2026-03-13 中国科学院(CAS)
Effects of Cladophora blooms on nutrient cycling and antibiotic resistome evolution in the littoral zone of Qinghai Lake. (Image by IHB)
<関連情報>
- https://english.cas.cn/newsroom/research-news/202603/t20260313_1152667.shtml
- https://www.sciencedirect.com/science/article/abs/pii/S0043135426002125
青海湖沿岸域における着生植物群集と抗生物質耐性遺伝子群の進化は、クラドフォラ属によって促進される Cladophora drives the evolution of its epiphytic communities and antibiotic resistome in the littoral zone of Qinghai Lake
Jia Jia, Hongyi Ao, Xiong Xiong, Shuai Wang, Xiaoyan Xi, Kelong Chen, Chenxi Wu
Water Research Available online: 6 February 2026
DOI:https://doi.org/10.1016/j.watres.2026.125530
Highlights
- Cladophora blooms promote the proliferation of resistomes and nutrient cycling.
- The phycosphere acts as a hotspot for the transmission of resistance genes.
- Cladophora decay at low-oxygen conditions exhibits higher ecological risks.
- Resistome proliferation was primarily driven by VGT in the phycosphere.

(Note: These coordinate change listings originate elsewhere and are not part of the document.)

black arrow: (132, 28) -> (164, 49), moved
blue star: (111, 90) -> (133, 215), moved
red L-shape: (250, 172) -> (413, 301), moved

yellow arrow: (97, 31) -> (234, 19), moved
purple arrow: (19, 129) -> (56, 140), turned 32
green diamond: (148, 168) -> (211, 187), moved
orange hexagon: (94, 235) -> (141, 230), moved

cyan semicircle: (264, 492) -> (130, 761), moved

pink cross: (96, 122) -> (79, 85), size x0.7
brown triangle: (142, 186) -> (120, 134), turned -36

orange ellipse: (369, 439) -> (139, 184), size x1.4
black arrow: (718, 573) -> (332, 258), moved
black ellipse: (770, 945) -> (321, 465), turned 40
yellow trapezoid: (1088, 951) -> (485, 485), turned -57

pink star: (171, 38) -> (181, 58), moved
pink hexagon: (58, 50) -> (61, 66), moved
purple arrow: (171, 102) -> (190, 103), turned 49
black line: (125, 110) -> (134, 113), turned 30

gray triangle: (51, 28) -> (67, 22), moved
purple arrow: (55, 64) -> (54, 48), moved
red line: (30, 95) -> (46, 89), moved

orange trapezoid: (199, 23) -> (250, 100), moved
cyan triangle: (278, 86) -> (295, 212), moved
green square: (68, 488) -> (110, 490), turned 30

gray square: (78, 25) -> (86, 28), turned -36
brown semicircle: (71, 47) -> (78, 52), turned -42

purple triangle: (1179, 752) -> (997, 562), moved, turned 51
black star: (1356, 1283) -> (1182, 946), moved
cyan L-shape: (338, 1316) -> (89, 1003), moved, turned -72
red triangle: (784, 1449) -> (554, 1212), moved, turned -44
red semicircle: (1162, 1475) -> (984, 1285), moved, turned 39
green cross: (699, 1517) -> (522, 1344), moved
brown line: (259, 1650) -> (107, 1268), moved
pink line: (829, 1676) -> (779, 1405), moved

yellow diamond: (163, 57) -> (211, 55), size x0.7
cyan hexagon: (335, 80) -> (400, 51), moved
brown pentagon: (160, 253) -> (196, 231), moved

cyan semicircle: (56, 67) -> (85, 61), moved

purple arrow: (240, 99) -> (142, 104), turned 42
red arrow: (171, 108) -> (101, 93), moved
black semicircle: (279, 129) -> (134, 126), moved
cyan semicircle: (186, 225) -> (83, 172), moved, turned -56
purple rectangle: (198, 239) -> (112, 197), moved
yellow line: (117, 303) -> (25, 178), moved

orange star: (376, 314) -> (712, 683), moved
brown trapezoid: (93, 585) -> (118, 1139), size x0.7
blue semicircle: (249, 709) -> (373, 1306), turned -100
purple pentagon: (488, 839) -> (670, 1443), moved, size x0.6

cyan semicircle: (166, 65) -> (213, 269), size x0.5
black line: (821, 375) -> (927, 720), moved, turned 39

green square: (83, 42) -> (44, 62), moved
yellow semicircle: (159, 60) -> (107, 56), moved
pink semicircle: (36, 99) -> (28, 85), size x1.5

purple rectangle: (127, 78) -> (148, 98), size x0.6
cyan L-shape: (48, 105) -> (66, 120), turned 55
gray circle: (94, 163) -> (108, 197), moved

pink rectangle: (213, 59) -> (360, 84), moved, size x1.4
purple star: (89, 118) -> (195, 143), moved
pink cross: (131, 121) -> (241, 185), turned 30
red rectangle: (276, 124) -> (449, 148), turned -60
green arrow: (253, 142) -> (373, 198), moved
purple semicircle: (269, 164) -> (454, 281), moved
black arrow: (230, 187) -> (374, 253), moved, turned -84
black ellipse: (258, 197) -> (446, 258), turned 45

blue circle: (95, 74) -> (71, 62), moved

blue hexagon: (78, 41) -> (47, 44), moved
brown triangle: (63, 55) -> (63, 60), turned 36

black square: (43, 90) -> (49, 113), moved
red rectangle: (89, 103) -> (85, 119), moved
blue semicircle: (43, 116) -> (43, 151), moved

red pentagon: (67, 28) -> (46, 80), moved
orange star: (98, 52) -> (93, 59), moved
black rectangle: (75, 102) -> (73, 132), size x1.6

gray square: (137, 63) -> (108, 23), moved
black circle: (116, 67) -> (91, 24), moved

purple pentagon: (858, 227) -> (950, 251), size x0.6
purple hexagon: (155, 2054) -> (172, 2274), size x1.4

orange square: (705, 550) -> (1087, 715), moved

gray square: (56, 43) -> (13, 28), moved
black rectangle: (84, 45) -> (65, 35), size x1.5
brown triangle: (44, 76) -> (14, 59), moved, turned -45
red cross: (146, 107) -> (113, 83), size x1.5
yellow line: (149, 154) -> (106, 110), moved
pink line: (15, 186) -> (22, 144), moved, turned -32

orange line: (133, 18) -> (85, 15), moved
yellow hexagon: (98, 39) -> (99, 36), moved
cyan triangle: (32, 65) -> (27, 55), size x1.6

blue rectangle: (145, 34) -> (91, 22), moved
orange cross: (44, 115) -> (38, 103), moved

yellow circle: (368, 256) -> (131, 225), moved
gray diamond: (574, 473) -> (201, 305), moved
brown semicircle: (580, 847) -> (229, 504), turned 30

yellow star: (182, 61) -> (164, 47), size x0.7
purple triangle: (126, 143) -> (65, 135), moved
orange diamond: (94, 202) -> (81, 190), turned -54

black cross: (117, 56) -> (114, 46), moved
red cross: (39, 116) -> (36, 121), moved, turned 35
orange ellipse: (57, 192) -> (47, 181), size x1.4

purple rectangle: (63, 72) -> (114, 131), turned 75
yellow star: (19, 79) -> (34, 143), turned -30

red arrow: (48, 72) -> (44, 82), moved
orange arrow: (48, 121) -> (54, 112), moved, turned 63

- Cladophora-derived DOM shapes its epiphytic communities with a distance effect.
Abstract
Cladophora blooms, exacerbated by climate change and littoral eutrophication, pose a significant ecological threat. Of particular concern is their potential to disrupt phytoplankton and bacterial assemblages, triggering a cascade of effects that may include shifts in nutrient cycling and the dissemination of resistomes. However, the mechanistic links between Cladophora’s life-stage-dependent dissolved organic matter (DOM) release, its role in restructuring epiphytic communities, and its promotion of resistome dissemination in natural, oligotrophic lakes remain poorly understood. To address this, this study integrates field and laboratory investigations of Cladophora qinghaiensis sp. nov.. The algal phycosphere functions as a dynamic “gene incubator”, driven by chemical shifts in algal‑derived DOM. During decay under low‑oxygen conditions, DOM composition transitions from tyrosine‑like proteins to recalcitrant fulvic‑acid‑like compounds, selectively enriching competitive, intrinsically resistant taxa such as Halomonas and Phacus. Microbes such as Acinetobacter drive nutrient cycling (e.g., nitrogen metabolism) and serve as hotspots for resistomes within the phycosphere. Contrary to the expectation that high cell density favors horizontal gene transfer (HGT), genomic analyses show that vertical gene transfer (VGT) dominates antibiotic resistance gene (ARG) proliferation in this niche, a pattern explained by strong DOM‑mediated host selection and subsequent propagation. In contrast, the resistome in the surrounding water is more diverse and primarily shaped by HGT via mobile genetic elements. These results establish a mechanistic link between life‑stage‑specific algal DOM components, selective epiphytic communities enrichment, and divergent pathways of resistome evolution, positioning the phycosphere as a key source of ARGs that amplifies ecological risk in nearshore environments.